# Exercise objective
Write out, word for word, every line from the one where "Return results in <instances>...</instances>. Segment" occurs to the final line of the entries, and nothing beyond them.

::::::::::

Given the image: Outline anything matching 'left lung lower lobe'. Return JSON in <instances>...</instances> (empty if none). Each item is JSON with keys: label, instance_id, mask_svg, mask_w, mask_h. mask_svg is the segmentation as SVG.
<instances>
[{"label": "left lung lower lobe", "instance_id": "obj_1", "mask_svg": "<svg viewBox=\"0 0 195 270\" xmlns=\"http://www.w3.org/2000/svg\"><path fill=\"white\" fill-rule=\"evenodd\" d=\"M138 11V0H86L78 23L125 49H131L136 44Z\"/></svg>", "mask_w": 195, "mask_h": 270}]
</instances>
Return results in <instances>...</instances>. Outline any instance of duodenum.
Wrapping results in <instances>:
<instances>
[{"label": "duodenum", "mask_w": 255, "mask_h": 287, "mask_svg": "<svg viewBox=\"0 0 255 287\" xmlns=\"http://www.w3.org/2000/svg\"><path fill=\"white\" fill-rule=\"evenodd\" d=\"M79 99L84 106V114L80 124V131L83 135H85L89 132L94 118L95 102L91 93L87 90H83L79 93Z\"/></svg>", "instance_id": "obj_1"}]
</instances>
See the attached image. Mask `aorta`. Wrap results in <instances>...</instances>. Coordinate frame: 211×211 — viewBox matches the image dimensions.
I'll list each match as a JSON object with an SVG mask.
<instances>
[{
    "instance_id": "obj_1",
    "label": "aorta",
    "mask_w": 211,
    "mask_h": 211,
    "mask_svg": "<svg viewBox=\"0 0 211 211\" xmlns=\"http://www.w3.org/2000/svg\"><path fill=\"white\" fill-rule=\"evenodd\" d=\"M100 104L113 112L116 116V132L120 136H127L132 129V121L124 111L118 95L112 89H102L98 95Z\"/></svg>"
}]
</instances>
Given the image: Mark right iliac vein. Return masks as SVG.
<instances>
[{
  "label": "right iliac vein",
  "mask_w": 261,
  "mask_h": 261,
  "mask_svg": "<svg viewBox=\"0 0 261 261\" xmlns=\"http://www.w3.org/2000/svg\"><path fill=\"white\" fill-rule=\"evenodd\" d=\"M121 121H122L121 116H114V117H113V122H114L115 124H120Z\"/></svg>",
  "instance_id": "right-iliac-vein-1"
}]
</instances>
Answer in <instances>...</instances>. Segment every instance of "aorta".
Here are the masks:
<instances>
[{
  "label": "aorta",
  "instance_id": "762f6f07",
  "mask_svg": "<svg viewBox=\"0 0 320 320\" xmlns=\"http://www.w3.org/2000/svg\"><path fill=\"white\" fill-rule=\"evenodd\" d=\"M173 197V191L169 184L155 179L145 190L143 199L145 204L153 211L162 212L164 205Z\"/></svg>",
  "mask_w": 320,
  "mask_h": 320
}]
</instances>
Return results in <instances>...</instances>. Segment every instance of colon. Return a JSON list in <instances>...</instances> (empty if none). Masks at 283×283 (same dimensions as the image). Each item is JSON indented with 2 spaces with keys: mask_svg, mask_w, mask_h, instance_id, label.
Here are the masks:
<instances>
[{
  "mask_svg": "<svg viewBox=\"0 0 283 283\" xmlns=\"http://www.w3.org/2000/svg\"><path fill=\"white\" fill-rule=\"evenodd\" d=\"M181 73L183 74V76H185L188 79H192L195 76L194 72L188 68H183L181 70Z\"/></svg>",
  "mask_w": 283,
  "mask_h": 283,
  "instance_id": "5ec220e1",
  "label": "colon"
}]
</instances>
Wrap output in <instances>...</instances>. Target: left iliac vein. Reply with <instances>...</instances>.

::::::::::

# Reply
Return results in <instances>...</instances>. Segment every instance of colon. Return a JSON list in <instances>...</instances> (empty if none). Masks at 283×283 (same dimensions as the image). Each item is JSON indented with 2 spaces with keys: mask_svg, mask_w, mask_h, instance_id, label.
Here are the masks:
<instances>
[{
  "mask_svg": "<svg viewBox=\"0 0 283 283\" xmlns=\"http://www.w3.org/2000/svg\"><path fill=\"white\" fill-rule=\"evenodd\" d=\"M181 73L183 74V76H185L188 79H192L195 76L194 72L188 68H183L181 70Z\"/></svg>",
  "mask_w": 283,
  "mask_h": 283,
  "instance_id": "5ec220e1",
  "label": "colon"
}]
</instances>
Wrap output in <instances>...</instances>. Target: left iliac vein. Reply with <instances>...</instances>.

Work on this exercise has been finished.